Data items
------

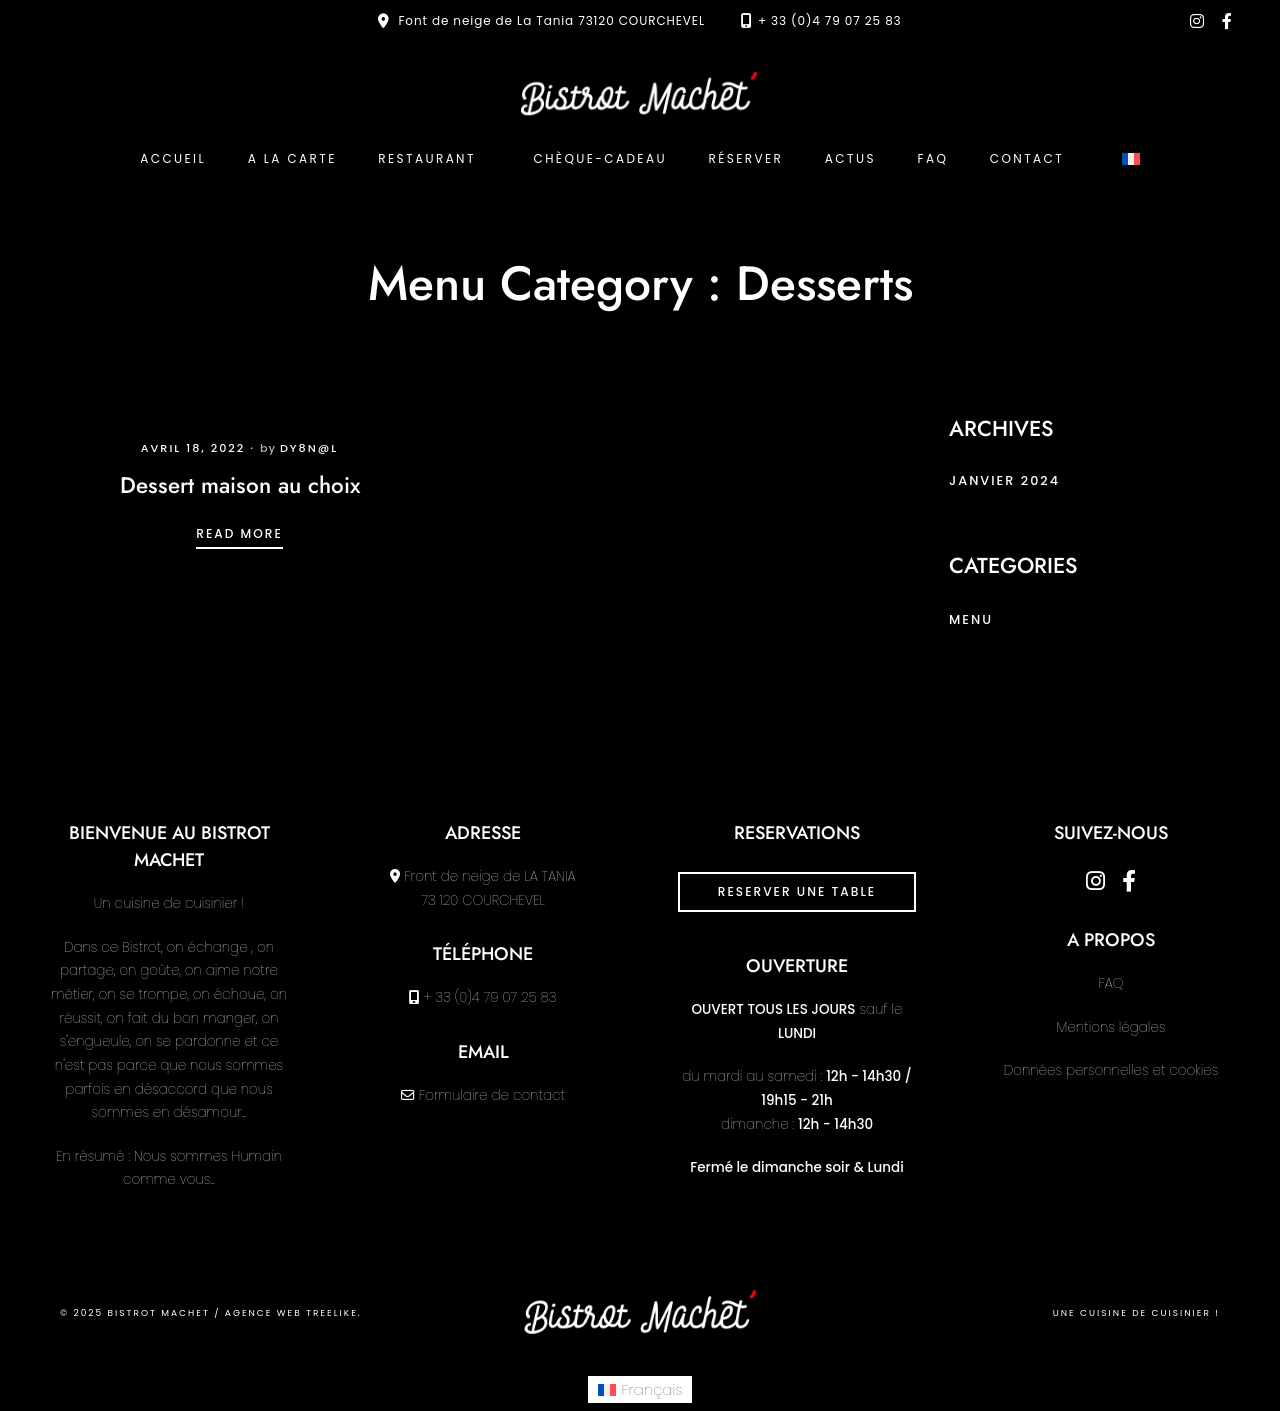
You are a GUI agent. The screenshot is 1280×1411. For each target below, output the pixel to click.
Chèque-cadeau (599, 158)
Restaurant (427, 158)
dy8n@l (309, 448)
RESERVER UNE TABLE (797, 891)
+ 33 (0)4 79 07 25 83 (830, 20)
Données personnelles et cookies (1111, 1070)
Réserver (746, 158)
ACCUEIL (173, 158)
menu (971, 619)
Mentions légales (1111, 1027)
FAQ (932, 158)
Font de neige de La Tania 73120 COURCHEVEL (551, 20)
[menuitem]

------

Repeat word for word from the line holding "dy8n@l (309, 448)" down to the last line above, including both.

Finished exercise »
dy8n@l (309, 448)
RESERVER UNE TABLE (797, 891)
+ 33 (0)4 79 07 25 83 (830, 20)
Données personnelles et cookies (1111, 1070)
Réserver (746, 158)
ACCUEIL (173, 158)
menu (971, 619)
Mentions légales (1111, 1027)
FAQ (932, 158)
Font de neige de La Tania 73120 COURCHEVEL (551, 20)
[menuitem]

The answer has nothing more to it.